In a similar vein, Trinidadian-based artist Rodell Warner’s animated GIF Palm/Spectrum speaks to the stereotypical images of the Caribbean that first colonialism and secondly tourism has moulded, through the motif of the palm tree. Rotating against a backdrop of bright colours and pastel shades, the artist has described how this image at the same time does represent a certain reality of the Caribbean; aspects of fun and coolness. Finally Katherine Kennedy’s light installation Diametric Accord 1 and Diametric Accord 2 flows against the tide of these outside perceptions, charting the artists’ own travels outwith the region for exhibitions and residencies and mapping out these locations through cartography as well as iconic buildings and monuments. The reflection of her design and images via light on to the wall of the warehouse suggests the opacity of the outsider’s understanding of new locations, and the rainbow of perspectives - of places and spaces - we each gain from new travels.

Rum Retort is curated by Tiffany Boyle and Natalia Palombo for Mother Tongue and brings together the work of 10 artists based in the Caribbean and Scotland.

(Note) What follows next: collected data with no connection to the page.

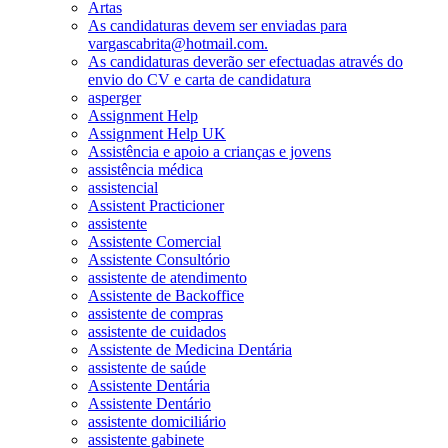
Artas
As candidaturas devem ser enviadas para
vargascabrita@hotmail.com.
As candidaturas deverão ser efectuadas através do
envio do CV e carta de candidatura
asperger
Assignment Help
Assignment Help UK
Assistência e apoio a crianças e jovens
assistência médica
assistencial
Assistent Practicioner
assistente
Assistente Comercial
Assistente Consultório
assistente de atendimento
Assistente de Backoffice
assistente de compras
assistente de cuidados
Assistente de Medicina Dentária
assistente de saúde
Assistente Dentária
Assistente Dentário
assistente domiciliário
assistente gabinete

The project has its roots in a curatorial research residency undertaken by Mother Tongue with Fresh Milk Barbados in early 2015. The exhibition seeks to re-trace and activate the connections between Greenock, Scotland and the Caribbean, but not to be contained solely by these. More than this, the exhibition through its process and journeys seeks to establish new artistic dialogues and future possibilities.